**Input for this task:**
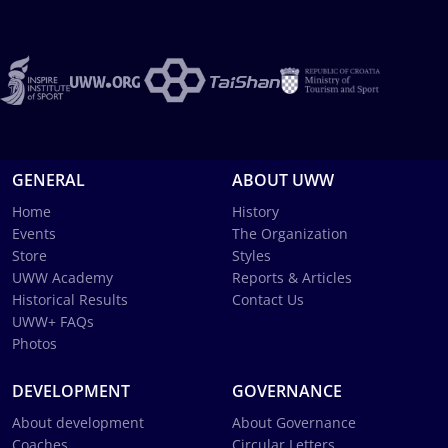
GENERAL
ABOUT UWW
Home
History
Events
The Organization
Store
Styles
UWW Academy
Reports & Articles
Historical Results
Contact Us
UWW+ FAQs
Photos
DEVELOPMENT
GOVERNANCE
About development
About Governance
Coaches
Circular Letters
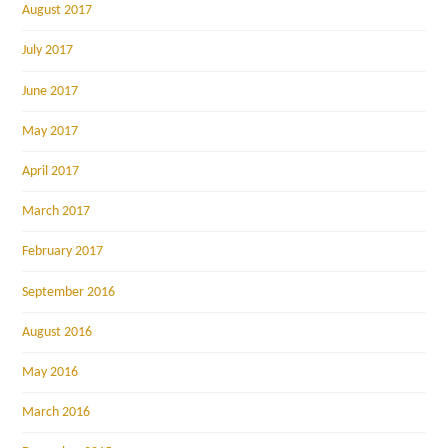
August 2017
July 2017
June 2017
May 2017
April 2017
March 2017
February 2017
September 2016
August 2016
May 2016
March 2016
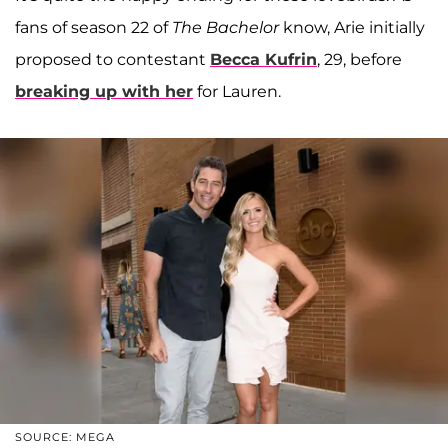
fans of season 22 of
The Bachelor
know, Arie initially
proposed to contestant
Becca Kufrin
, 29, before
breaking up with her
for Lauren.
SOURCE: MEGA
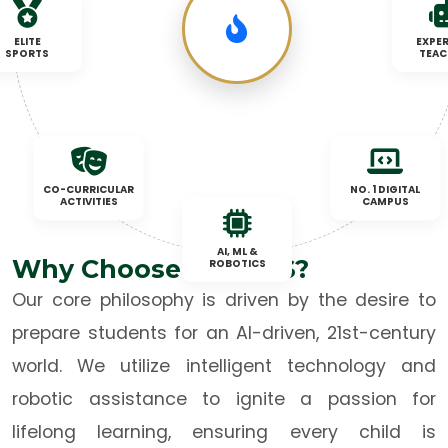
ELITE
EXPER
SPORTS
TEAC
CO-CURRICULAR
NO. 1 DIGITAL
ACTIVITIES
CAMPUS
AI, ML &
Why Choose TNBCPS?
ROBOTICS
Our core philosophy is driven by the desire to
prepare students for an AI-driven, 21st-century
world. We utilize intelligent technology and
robotic assistance to ignite a passion for
lifelong learning, ensuring every child is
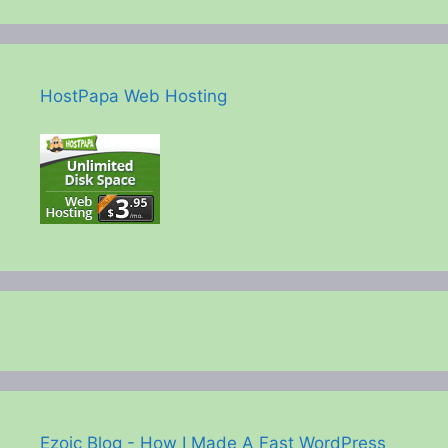
HostPapa Web Hosting
Ezoic Blog - How I Made A Fast WordPress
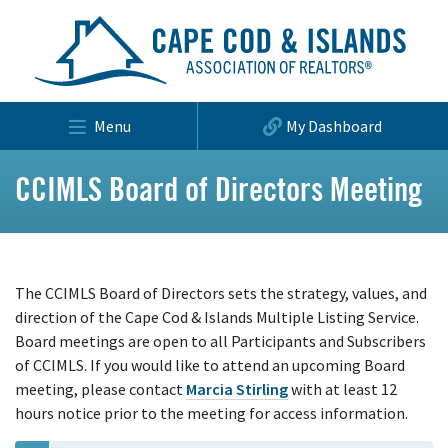
Menu
My Dashboard
CCIMLS Board of Directors Meeting
The CCIMLS Board of Directors sets the strategy, values, and
direction of the Cape Cod & Islands Multiple Listing Service.
Board meetings are open to all Participants and Subscribers
of CCIMLS. If you would like to attend an upcoming Board
meeting, please contact
Marcia Stirling
with at least 12
hours notice prior to the meeting for access information.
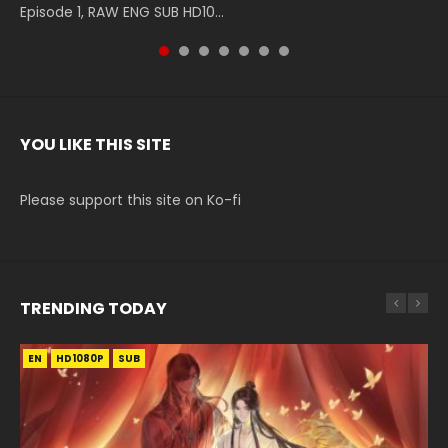
Episode 1, RAW ENG SUB HD10...
The Heavens S5 Episode 199, D...
The Heavens S5 Episode 198, D...
English Spanish Subtitle, Tunsh...
The Heavens S5 Episode 197, D...
The Heavens S5 Episode 196, D...
220 English Spanish Subtitle, Tunsh...
YOU LIKE THIS SITE
Please support this site on Ko-fi
TRENDING TODAY
EN
EN-ID
EN
HD1080P
HD1080P
HD1080P
SUB
SUB
SUB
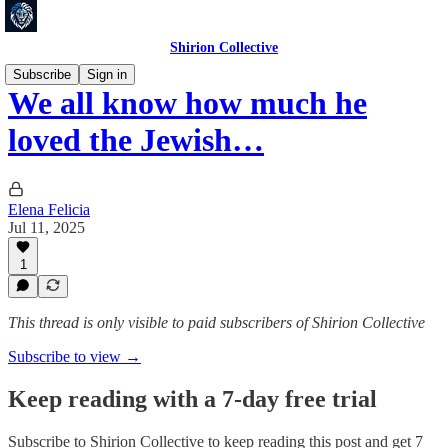
Shirion Collective
Subscribe
Sign in
We all know how much he
loved the Jewish…
Elena Felicia
Jul 11, 2025
1
This thread is only visible to paid subscribers of Shirion Collective
Subscribe to view →
Keep reading with a 7-day free trial
Subscribe to
Shirion Collective
to keep reading this post and get 7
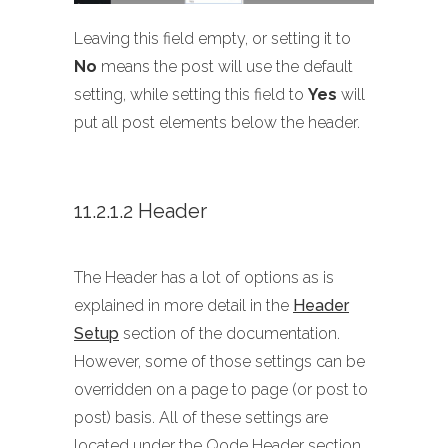
Leaving this field empty, or setting it to
No
means the post will use the default
setting, while setting this field to
Yes
will
put all post elements below the header.
11.2.1.2 Header
The Header has a lot of options as is
explained in more detail in the
Header
Setup
section of the documentation.
However, some of those settings can be
overridden on a page to page (or post to
post) basis. All of these settings are
located under the Qode Header section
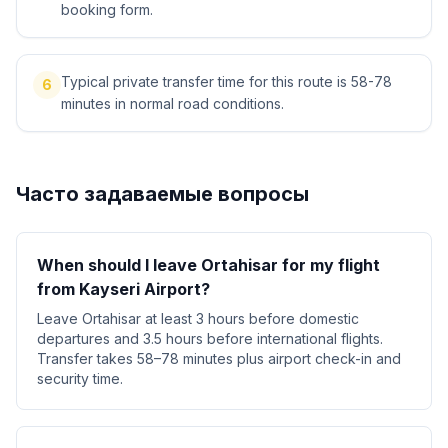
booking form.
Typical private transfer time for this route is 58-78
6
minutes in normal road conditions.
Часто задаваемые вопросы
When should I leave Ortahisar for my flight
from Kayseri Airport?
Leave Ortahisar at least 3 hours before domestic
departures and 3.5 hours before international flights.
Transfer takes 58–78 minutes plus airport check-in and
security time.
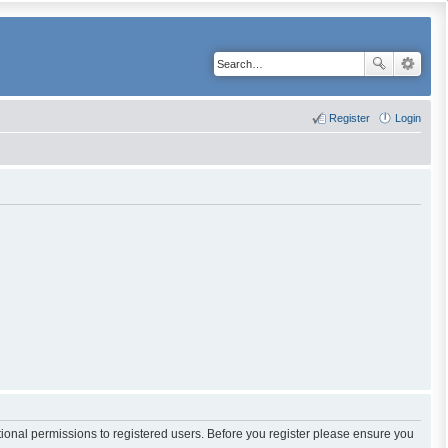
Register
Login
tional permissions to registered users. Before you register please ensure you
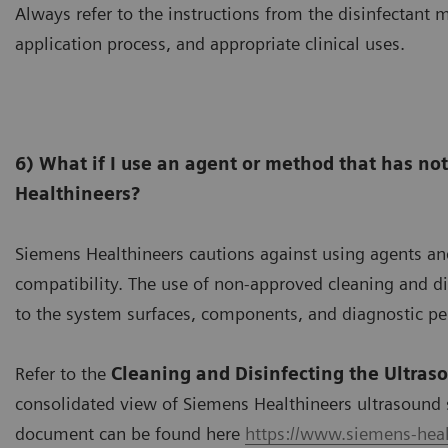
Always refer to the instructions from the disinfectant m
application process, and appropriate clinical uses.
6) What if I use an agent or method that has no
Healthineers?
Siemens Healthineers cautions against using agents a
compatibility. The use of non-approved cleaning and 
to the system surfaces, components, and diagnostic p
Refer to the
Cleaning and Disinfecting the Ultras
consolidated view of Siemens Healthineers ultrasound 
document can be found here
https://www.siemens-heal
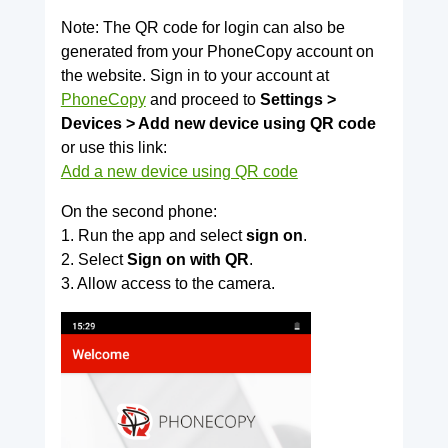
Note: The QR code for login can also be
generated from your PhoneCopy account on
the website. Sign in to your account at
PhoneCopy
and proceed to
Settings >
Devices > Add new device using QR code
or use this link:
Add a new device using QR code
On the second phone:
1. Run the app and select
sign on
.
2. Select
Sign on with QR
.
3. Allow access to the camera.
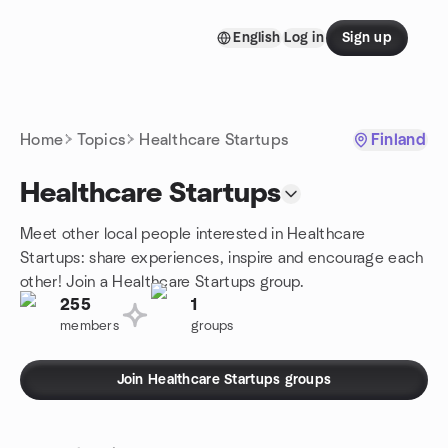
Skip to content
English
Log in
Sign up
Homepage
Home
Topics
Healthcare Startups
Finland
Healthcare Startups
Meet other local people interested in Healthcare
Startups: share experiences, inspire and encourage each
other! Join a Healthcare Startups group.
255
1
members
groups
Join Healthcare Startups groups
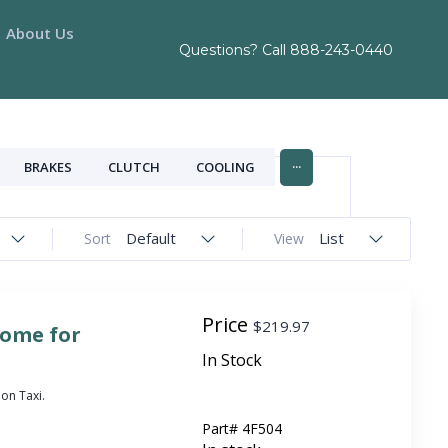
About Us
Questions? Call
888-243-0440
...
BRAKES
CLUTCH
COOLING
Default
List
Sort
View
Price
$
219.97
rome for
In Stock
on Taxi.
Part#
4F504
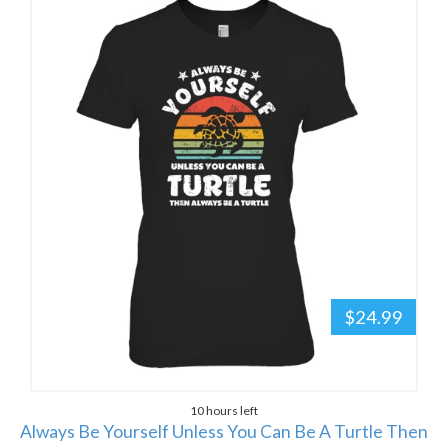
$24.99
10 hours left
Always Be Yourself Unless You Can Be A Turtle Then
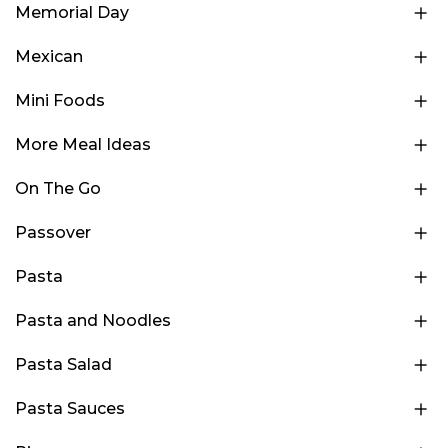
Memorial Day
Mexican
Mini Foods
More Meal Ideas
On The Go
Passover
Pasta
Pasta and Noodles
Pasta Salad
Pasta Sauces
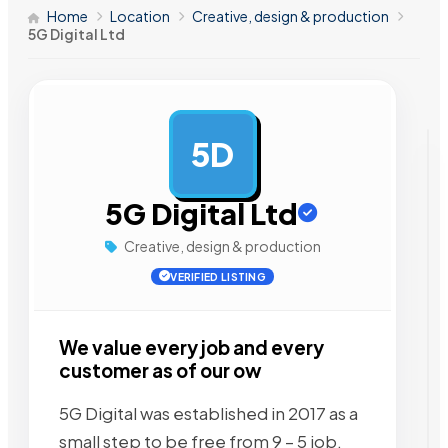
Home
Location
Creative, design & production
5G Digital Ltd
5D
AD
5G Digital Ltd
Creative, design & production
VERIFIED LISTING
We value every job and every
customer as of our ow
5G Digital was established in 2017 as a
small step to be free from 9 – 5 job.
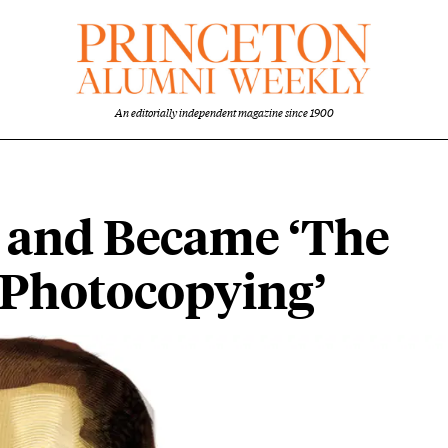
An editorially independent magazine since 1900
 and Became ‘The
f Photocopying’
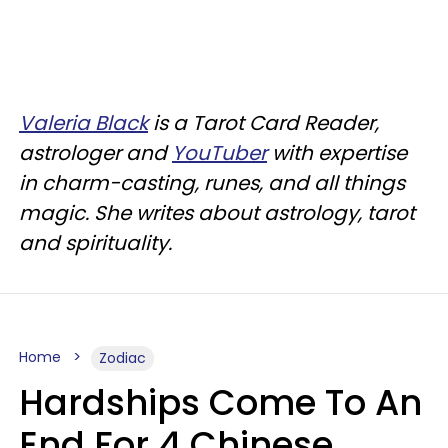
Valeria Black
is a Tarot Card Reader,
astrologer and
YouTuber
with expertise
in charm-casting, runes, and all things
magic. She writes about astrology, tarot
and spirituality.
Home
Zodiac
Hardships Come To An
End For 4 Chinese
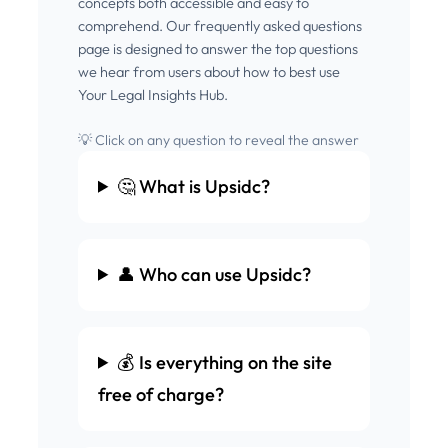
concepts both accessible and easy to
comprehend. Our frequently asked questions
page is designed to answer the top questions
we hear from users about how to best use
Your Legal Insights Hub.
💡 Click on any question to reveal the answer
🤔 What is Upsidc?
👤 Who can use Upsidc?
💰 Is everything on the site
free of charge?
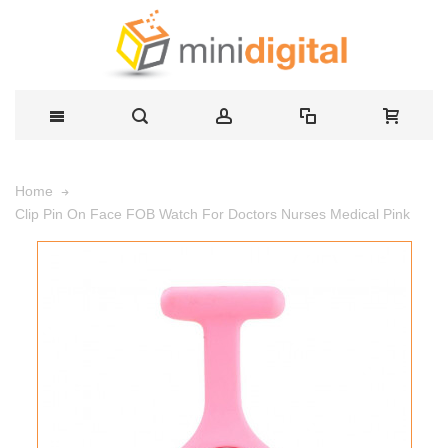
Home
Clip Pin On Face FOB Watch For Doctors Nurses Medical Pink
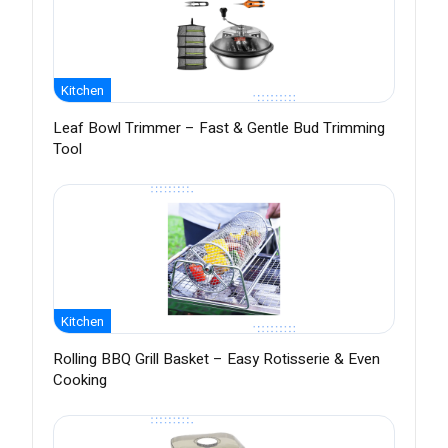
Kitchen
Leaf Bowl Trimmer – Fast & Gentle Bud Trimming
Tool
Kitchen
Rolling BBQ Grill Basket – Easy Rotisserie & Even
Cooking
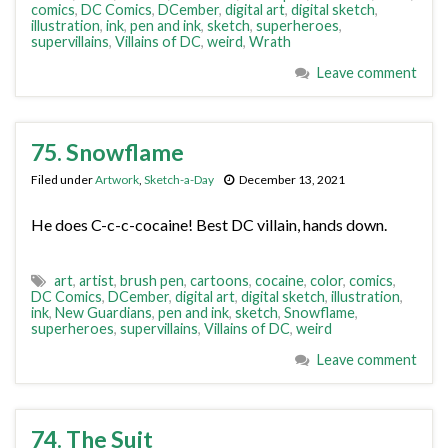
comics
,
DC Comics
,
DCember
,
digital art
,
digital sketch
,
illustration
,
ink
,
pen and ink
,
sketch
,
superheroes
,
supervillains
,
Villains of DC
,
weird
,
Wrath
Leave comment
75. Snowflame
Filed under
Artwork
,
Sketch-a-Day
December 13, 2021
He does C-c-c-cocaine! Best DC villain, hands down.
art
,
artist
,
brush pen
,
cartoons
,
cocaine
,
color
,
comics
,
DC Comics
,
DCember
,
digital art
,
digital sketch
,
illustration
,
ink
,
New Guardians
,
pen and ink
,
sketch
,
Snowflame
,
superheroes
,
supervillains
,
Villains of DC
,
weird
Leave comment
74. The Suit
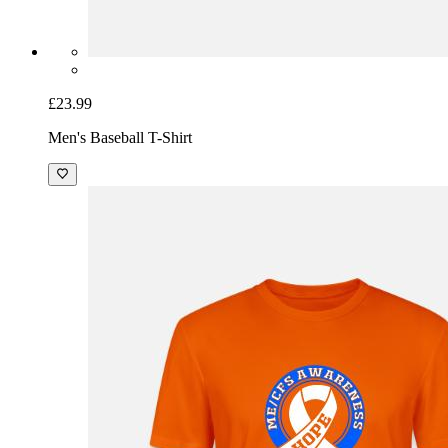
£23.99
Men's Baseball T-Shirt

**Activity:**
Copy each line of the listing that carries the string "code".

**Output for this task:**
Note: The QR code for login can also be
Devices > Add new device using QR code
Add a new device using QR code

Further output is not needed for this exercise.